We laughed, we cried, we sneaked in our own popcorn. 2011 brought with it some memorable trips to the cinema to revel in the joy of film. And so the Film Ireland collection of filmbots look back in love and recall their favourite films of the last year in the latest installment of…
We Love… 2011
The Tree of Life
(Terence Malick)
‘… A work of great beauty and deep humility…’
Derek Mc Donnell
The cinematic works of Terence Malick have, over the course of his long, enigmatic career, often been described as visual tone poems; symphonic movements of image, music and words in unison which attempt to evoke feelings, ideas, moods, interior and exterior landscapes.
From his striking 1973 debut Badlands through to this years masterwork The Tree of Life (my favourite film of the year) Malick possesses a distinct voice that has seen him claim a unique place in the history of American film, a director who has been given the freedom to float outside the demands of the marketplace and follow his own muse without any fear of a producer or financier pressuring him to alter his vision that would make his work more accessible to a mainstream audience.

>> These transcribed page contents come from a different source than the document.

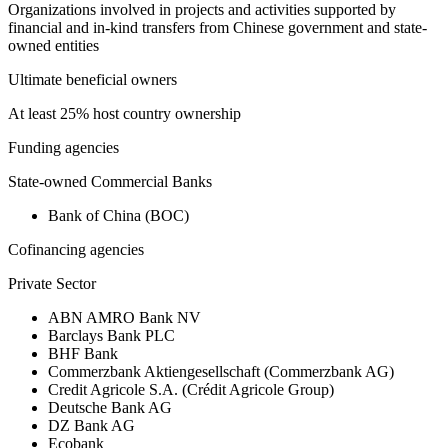
Organizations involved in projects and activities supported by
financial and in-kind transfers from Chinese government and state-
owned entities
Ultimate beneficial owners
At least 25% host country ownership
Funding agencies
State-owned Commercial Banks
Bank of China (BOC)
Cofinancing agencies
Private Sector
ABN AMRO Bank NV
Barclays Bank PLC
BHF Bank
Commerzbank Aktiengesellschaft (Commerzbank AG)
Credit Agricole S.A. (Crédit Agricole Group)
Deutsche Bank AG
DZ Bank AG
Ecobank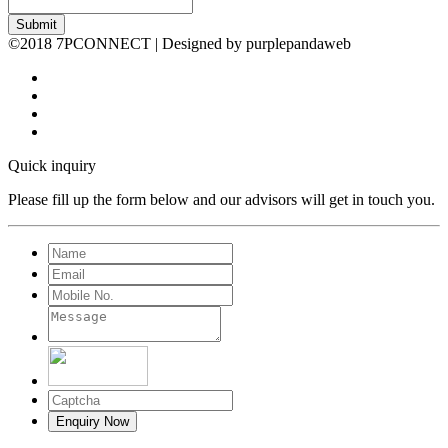
Submit
©2018 7PCONNECT | Designed by purplepandaweb
Quick inquiry
Please fill up the form below and our advisors will get in touch you.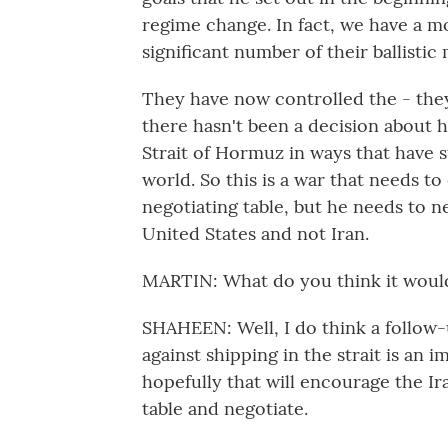
regime change. In fact, we have a mo
significant number of their ballistic 
They have now controlled the - they s
there hasn't been a decision about 
Strait of Hormuz in ways that have 
world. So this is a war that needs t
negotiating table, but he needs to ne
United States and not Iran.
MARTIN: What do you think it would 
SHAHEEN: Well, I do think a follow-u
against shipping in the strait is an
hopefully that will encourage the Ira
table and negotiate.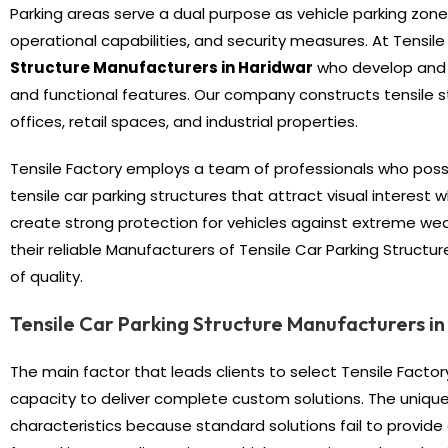
Parking areas serve a dual purpose as vehicle parking zo
operational capabilities, and security measures. At Tensi
Structure Manufacturers
in Haridwar
who develop and p
and functional features. Our company constructs tensile s
offices, retail spaces, and industrial properties.
Tensile Factory employs a team of professionals who pos
tensile car parking structures that attract visual interest
create strong protection for vehicles against extreme weat
their reliable Manufacturers of Tensile Car Parking Struct
of quality.
Tensile Car Parking Structure Manufacturers i
The main factor that leads clients to select Tensile Factory
capacity to deliver complete custom solutions. The unique 
characteristics because standard solutions fail to provide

Thus, none of Malick’s films have ever attained the commercial success of his contemporaries of the 1970s such as Coppola, Spielberg, Scorsese et al and his output of just five films in nearly fourty years is either a testament to the Texas natives artistic stubbornness and reluctance for self-promotion or a regrettable and accurate reflection of a fundamentally capitalist industry’s attitude toward its true visionaries.

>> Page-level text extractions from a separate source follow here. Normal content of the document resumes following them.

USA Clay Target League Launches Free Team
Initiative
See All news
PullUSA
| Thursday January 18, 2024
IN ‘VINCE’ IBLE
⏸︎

However, one feels about Malick’s films – and his work does still sharply divide opinion from those who worship his cinematic reveries to lost innocence to those who deride it’s pretentiousness, their lack of conventional narrative – there is no doubt that his small body of work is one of the most singular and specific in modern cinema. The use of dreamy, poetic voice-over, lingering shots of the natural world juxtaposed with the actions of mankind, rapturous use of music often classical in form, offhand, intimate moments of simple, human connection, the suggestion of a greater power; one that creates and destroys, contained not only in the world around us but in every one of us.
But you may ask, what does this long winded digression and analysis have to do with your opinion of The Tree of Life, Derek?’ Well mostly it is designed to show off and procrastinate but also this is the type of film or work of art that tends to lead to a passionate but scattered way of thinking that fuels my writing. Even now, listening to the film’s wonderful soundtrack, I feel re-energized and ready to discuss and argue about any subject or idea regardless of whether or not I have the sufficient knowledge to be coherent.

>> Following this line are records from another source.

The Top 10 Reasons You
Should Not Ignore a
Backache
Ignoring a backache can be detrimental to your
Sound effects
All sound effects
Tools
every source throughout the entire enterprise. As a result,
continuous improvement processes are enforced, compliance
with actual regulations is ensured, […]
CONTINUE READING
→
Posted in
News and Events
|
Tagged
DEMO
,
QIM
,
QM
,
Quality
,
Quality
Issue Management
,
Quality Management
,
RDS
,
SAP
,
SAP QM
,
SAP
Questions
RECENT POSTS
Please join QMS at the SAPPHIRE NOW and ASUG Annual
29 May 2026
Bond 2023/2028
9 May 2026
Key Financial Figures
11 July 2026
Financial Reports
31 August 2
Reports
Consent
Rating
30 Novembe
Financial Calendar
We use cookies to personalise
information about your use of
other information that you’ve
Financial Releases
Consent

A black screen, a flickering flame – the birth of the universe no less and a woman’s voice; hushed, patient and wise lays out the films central thesis, ‘The nuns taught us there were two ways in life – the way of nature and the way of grace. You have to choose which one to follow.’ Malick segues into the past; Waco, Texas in the early/mid ’60s – a couple played by Brad Pitt and Jessica Chastain in Waco learn of the death of their youngest son. Cut to the present day; their other son Jack now grown up and looking somewhat like Sean Penn muses on the past entrapped in the suffocating environs of a modern office building. His thoughts lead him/Malick to ponder the creation of the universe – and we are shown this in stunning detail.
The Tree of Life is a work of grand ambition in which Penn’s character, a likely surrogate for Mr Malick himself, wrestles with questions and ideas of great magnitude. The death of his brother, his relationship with his parents, his life in the modern world force him to grapple with life, death, nature, faith and existence itself. It is a philosophical inquiry that encompasses the cosmic but is also a deeply felt, personal work evoking a lost paradise of childhood.
At its spiritual core are Jack’s parents representing nature and grace – the father is stern, disciplined and somewhat unfulfilled whilst the mother is almost ethereal; indulgent, playful and affectionate. Both are loving in their own ways and neither one’s behaviour is viewed as absolute. They are flawed figures. Malick seems to be suggesting that part of adulthood is reconciling with both of these approaches to life and finding some balance. The loss of innocence whilst tragic seems inevitable.
Cynicism and bitterness are forces of destruction and corruption in Malick’s world and as Jack enters adolescence we see this change, which he tries to fight. Confused, angry and afraid he rebels against his parents whose mythical aura is stripped away and he sees them as human and for the first time he is alone. This change in Jack is a change that everyone of us experience and can recognize but rarely have these formative years been visualized in such overwhelmingly grandiose and poetic terms as in The Tree of Life.
A work of great beauty and deep humility.